[Saved data entries]
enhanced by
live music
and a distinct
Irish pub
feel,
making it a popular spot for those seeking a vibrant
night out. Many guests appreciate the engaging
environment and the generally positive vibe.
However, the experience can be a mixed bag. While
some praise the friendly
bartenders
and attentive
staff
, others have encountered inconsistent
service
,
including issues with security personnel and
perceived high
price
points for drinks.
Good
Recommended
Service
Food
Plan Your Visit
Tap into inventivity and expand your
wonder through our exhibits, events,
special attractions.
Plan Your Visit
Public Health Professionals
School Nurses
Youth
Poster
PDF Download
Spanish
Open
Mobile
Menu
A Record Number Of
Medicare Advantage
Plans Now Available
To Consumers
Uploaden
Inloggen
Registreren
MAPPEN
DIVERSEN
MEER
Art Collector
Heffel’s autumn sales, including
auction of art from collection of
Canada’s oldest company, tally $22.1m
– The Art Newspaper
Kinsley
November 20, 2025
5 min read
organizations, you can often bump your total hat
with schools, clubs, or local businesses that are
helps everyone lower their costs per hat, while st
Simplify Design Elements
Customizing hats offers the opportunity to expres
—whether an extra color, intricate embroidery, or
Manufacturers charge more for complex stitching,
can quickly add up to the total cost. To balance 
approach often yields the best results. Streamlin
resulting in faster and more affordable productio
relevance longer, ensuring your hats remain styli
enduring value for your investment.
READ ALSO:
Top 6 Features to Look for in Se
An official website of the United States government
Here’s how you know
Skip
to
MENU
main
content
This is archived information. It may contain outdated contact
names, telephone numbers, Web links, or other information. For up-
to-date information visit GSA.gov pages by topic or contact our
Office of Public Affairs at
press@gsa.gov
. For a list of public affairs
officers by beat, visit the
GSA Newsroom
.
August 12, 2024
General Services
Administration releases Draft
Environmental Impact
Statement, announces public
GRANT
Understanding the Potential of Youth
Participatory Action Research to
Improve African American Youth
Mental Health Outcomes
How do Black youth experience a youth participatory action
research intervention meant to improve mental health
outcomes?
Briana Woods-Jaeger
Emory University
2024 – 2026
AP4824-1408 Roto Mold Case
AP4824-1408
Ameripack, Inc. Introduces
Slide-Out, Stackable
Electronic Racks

* * *

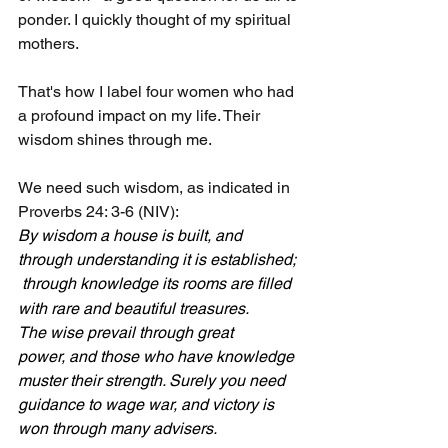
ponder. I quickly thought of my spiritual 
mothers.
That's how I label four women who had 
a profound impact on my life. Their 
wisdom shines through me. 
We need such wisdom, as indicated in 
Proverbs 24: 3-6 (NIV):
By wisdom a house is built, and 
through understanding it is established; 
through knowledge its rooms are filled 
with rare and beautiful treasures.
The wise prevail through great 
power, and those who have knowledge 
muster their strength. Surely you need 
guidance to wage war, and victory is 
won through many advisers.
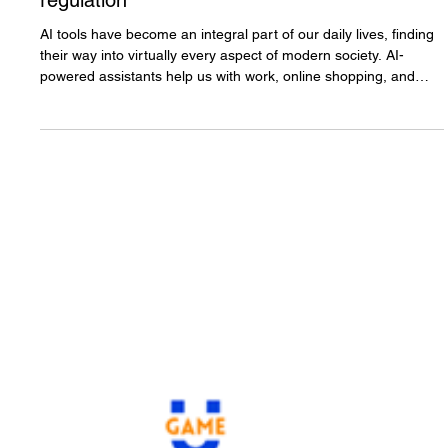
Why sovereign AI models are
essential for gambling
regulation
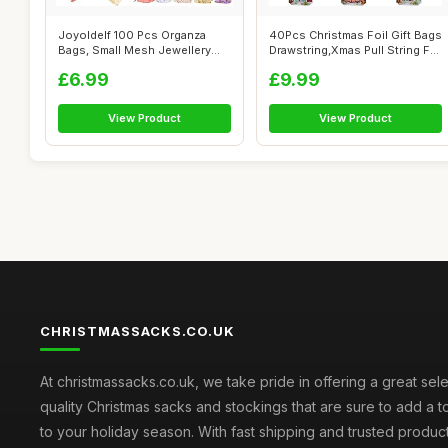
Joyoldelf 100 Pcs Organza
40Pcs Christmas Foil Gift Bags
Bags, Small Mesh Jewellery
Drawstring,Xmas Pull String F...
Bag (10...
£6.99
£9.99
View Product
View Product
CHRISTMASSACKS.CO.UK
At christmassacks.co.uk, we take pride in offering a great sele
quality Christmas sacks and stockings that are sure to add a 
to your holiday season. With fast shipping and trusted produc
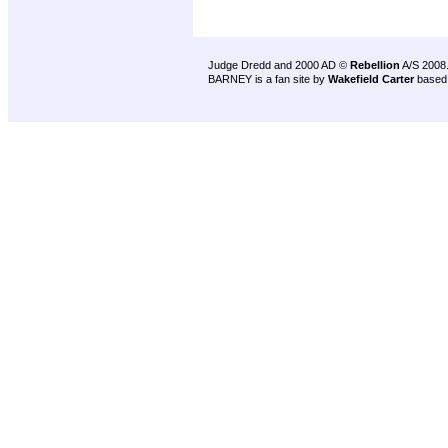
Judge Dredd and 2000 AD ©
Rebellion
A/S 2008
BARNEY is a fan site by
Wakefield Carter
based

INSTRUCTIONS TO FOLLOW >>
When the word "information" shows up in a line of the entries, report that line.

WRITTEN RESPONSE >>
This is archived information. It may contain outdated contact
names, telephone numbers, Web links, or other information. For up-
to-date information visit GSA.gov pages by topic or contact our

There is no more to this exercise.